[Start of section]
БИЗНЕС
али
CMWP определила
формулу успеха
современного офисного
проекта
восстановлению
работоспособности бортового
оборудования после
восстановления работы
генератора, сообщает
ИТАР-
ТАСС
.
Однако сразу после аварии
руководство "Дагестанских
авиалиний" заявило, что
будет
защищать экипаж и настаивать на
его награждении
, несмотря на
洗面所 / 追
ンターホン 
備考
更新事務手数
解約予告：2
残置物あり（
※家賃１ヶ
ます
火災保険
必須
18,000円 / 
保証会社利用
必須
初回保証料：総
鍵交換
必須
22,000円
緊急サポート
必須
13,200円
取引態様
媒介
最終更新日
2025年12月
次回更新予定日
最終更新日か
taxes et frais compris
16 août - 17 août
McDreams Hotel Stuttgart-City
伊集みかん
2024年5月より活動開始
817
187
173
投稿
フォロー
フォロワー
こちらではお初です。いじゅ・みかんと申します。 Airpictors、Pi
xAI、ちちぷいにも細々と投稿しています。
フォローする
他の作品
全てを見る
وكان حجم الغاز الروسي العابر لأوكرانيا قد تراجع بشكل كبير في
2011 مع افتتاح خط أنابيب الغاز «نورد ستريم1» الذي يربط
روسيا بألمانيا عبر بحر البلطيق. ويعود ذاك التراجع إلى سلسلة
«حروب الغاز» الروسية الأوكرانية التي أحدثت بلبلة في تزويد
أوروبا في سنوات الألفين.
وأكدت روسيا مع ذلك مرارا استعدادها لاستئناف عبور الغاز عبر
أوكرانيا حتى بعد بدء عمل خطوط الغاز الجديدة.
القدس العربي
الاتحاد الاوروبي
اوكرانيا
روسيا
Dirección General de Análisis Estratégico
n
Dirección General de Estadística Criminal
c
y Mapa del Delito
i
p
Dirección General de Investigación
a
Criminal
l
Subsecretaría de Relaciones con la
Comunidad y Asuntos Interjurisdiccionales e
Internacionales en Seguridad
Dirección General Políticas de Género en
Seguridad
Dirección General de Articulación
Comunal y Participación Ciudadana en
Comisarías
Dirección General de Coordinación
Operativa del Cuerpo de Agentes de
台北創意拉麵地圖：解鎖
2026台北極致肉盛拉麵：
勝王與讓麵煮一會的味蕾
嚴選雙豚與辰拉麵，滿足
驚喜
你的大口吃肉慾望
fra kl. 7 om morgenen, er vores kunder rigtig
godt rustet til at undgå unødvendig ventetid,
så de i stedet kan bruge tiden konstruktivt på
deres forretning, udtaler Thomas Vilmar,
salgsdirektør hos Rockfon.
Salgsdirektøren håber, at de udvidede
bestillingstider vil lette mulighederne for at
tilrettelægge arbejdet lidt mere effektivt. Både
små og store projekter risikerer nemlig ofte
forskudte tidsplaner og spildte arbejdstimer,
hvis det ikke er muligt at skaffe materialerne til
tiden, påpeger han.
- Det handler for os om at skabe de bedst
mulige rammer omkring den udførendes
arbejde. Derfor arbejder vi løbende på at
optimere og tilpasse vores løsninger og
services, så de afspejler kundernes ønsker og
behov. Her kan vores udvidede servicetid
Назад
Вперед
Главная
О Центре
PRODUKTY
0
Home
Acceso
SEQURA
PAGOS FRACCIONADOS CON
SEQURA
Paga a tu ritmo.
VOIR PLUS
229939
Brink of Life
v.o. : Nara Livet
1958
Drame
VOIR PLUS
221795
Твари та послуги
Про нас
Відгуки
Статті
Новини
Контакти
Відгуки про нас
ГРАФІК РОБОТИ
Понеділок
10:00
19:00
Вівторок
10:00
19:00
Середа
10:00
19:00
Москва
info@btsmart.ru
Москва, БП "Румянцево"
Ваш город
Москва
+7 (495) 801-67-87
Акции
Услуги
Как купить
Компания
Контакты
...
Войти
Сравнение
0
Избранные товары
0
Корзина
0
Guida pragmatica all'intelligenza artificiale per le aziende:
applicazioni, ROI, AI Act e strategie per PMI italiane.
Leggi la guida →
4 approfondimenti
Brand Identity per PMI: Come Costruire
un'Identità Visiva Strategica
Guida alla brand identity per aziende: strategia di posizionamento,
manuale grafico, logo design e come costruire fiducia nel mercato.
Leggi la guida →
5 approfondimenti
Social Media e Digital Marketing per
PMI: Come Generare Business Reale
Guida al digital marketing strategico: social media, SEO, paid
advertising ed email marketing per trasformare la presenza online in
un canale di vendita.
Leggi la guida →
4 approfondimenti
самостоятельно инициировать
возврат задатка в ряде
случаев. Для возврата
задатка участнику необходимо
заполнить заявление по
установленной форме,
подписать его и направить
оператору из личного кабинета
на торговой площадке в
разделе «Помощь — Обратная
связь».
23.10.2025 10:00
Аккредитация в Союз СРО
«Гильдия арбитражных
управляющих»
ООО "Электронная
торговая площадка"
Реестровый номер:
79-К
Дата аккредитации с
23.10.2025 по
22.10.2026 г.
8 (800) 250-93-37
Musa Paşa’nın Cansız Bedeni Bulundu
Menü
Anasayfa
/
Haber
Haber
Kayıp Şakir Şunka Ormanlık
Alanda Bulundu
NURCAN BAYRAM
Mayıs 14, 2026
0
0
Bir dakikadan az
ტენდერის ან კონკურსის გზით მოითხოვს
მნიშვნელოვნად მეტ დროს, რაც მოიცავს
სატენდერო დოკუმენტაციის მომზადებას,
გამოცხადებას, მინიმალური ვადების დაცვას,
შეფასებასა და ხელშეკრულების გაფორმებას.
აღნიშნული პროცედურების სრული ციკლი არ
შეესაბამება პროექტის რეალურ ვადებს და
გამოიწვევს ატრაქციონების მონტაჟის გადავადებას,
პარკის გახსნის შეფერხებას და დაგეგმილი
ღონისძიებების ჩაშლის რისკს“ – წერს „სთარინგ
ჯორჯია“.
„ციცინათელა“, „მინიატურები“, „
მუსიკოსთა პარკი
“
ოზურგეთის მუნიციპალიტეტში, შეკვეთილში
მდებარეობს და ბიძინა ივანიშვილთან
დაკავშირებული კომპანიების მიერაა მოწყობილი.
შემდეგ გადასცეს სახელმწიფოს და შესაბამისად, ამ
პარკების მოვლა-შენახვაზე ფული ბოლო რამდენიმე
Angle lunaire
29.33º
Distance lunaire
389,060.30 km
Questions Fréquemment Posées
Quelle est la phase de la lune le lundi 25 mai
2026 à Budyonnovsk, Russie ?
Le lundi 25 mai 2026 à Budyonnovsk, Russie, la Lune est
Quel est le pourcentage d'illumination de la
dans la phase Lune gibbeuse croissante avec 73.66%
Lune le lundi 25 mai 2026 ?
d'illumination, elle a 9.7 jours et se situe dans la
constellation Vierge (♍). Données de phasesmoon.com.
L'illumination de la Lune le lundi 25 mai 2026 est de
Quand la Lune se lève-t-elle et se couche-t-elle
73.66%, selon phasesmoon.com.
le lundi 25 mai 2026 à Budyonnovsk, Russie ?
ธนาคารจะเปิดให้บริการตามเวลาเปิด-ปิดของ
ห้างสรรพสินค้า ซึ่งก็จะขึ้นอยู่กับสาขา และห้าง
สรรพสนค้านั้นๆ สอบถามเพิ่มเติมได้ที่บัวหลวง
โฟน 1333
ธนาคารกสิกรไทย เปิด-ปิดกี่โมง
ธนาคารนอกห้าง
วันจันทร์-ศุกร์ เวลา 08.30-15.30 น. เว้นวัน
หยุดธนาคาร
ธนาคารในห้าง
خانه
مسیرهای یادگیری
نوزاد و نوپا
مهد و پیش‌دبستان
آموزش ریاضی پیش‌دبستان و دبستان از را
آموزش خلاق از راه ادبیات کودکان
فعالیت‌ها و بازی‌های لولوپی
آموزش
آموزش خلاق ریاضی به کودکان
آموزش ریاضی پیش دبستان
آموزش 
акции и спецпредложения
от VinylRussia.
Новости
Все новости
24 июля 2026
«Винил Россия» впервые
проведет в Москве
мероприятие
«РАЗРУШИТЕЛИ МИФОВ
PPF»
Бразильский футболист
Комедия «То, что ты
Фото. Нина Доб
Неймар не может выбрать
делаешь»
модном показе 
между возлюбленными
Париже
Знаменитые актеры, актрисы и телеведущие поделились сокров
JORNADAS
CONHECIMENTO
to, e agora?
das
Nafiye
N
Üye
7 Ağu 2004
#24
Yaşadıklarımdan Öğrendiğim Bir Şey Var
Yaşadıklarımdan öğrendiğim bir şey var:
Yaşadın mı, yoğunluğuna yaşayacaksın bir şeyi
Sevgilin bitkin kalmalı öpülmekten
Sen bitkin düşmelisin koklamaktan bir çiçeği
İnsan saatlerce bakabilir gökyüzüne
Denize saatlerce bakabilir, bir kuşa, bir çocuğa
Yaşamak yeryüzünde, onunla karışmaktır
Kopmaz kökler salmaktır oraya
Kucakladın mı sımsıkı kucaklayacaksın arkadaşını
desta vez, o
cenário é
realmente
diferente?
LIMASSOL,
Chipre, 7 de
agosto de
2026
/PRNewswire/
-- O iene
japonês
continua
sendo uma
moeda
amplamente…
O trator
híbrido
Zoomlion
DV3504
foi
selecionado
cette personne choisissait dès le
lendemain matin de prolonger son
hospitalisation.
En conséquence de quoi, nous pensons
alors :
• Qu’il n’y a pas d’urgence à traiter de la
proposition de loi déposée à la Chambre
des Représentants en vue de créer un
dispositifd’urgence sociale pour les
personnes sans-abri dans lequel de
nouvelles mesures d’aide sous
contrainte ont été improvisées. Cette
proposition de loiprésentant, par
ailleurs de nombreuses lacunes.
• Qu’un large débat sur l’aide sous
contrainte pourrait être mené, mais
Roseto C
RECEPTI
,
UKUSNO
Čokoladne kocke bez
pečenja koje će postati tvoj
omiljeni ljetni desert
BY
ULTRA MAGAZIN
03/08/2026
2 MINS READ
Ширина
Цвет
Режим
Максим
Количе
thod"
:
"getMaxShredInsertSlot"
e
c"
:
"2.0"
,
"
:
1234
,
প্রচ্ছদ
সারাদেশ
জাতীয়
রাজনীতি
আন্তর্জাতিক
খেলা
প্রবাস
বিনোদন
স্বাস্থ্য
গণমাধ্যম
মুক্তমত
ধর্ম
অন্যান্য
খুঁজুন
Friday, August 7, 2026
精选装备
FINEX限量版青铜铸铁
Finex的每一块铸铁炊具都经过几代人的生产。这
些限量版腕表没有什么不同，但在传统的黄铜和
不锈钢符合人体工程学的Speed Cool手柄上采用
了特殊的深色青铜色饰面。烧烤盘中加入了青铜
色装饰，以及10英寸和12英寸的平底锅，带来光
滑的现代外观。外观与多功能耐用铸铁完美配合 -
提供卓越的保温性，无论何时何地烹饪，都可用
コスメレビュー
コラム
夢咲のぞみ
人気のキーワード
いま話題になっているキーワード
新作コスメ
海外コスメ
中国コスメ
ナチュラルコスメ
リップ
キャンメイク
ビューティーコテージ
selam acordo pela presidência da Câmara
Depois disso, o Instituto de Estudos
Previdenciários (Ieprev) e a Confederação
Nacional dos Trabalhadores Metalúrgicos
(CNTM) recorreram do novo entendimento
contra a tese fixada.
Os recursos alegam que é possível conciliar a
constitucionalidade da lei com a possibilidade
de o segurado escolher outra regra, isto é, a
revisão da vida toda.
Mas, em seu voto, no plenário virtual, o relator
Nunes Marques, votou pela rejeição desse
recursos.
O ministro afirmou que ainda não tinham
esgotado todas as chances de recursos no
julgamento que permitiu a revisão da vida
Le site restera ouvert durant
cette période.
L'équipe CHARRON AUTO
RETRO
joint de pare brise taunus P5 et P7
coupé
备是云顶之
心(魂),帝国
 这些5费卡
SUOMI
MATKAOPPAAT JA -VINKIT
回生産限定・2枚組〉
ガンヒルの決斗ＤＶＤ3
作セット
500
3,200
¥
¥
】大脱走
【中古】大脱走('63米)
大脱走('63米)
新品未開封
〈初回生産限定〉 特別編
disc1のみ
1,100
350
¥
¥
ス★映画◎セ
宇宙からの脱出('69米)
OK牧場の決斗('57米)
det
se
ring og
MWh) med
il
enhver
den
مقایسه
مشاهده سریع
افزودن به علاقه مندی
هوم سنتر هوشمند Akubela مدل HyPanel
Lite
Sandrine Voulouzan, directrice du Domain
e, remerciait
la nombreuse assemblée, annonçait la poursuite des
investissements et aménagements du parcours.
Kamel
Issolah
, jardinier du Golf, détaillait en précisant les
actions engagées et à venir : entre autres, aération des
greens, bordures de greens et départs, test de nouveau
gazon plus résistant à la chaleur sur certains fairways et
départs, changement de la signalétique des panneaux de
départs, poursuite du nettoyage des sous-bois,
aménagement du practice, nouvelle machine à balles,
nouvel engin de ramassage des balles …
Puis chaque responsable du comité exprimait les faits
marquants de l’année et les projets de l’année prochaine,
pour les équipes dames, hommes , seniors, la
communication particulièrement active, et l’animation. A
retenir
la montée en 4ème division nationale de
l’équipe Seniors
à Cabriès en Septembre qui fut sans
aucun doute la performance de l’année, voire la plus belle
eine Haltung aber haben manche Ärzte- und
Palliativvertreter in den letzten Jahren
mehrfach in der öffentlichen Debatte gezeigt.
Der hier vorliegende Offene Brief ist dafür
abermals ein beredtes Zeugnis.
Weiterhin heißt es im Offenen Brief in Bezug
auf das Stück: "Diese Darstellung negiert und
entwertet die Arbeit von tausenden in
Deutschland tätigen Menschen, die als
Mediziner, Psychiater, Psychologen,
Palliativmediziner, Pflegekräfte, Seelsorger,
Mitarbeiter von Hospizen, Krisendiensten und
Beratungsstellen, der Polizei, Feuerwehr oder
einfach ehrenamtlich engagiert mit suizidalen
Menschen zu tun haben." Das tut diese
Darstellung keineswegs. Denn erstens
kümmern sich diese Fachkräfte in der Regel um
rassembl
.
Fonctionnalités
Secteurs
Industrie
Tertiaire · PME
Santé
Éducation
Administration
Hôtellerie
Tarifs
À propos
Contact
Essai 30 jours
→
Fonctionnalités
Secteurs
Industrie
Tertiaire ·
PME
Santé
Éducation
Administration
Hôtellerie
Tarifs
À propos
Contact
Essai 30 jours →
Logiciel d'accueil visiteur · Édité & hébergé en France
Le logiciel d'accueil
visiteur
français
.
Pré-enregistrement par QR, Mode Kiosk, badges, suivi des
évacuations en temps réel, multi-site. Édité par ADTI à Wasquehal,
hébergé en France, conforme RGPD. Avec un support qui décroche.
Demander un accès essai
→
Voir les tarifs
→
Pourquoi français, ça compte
[End of section]
_Work request_.
Which lines above include the string "Édité"? Show them.

_Expected answer_.
Logiciel d'accueil visiteur · Édité & hébergé en France
évacuations en temps réel, multi-site. Édité par ADTI à Wasquehal,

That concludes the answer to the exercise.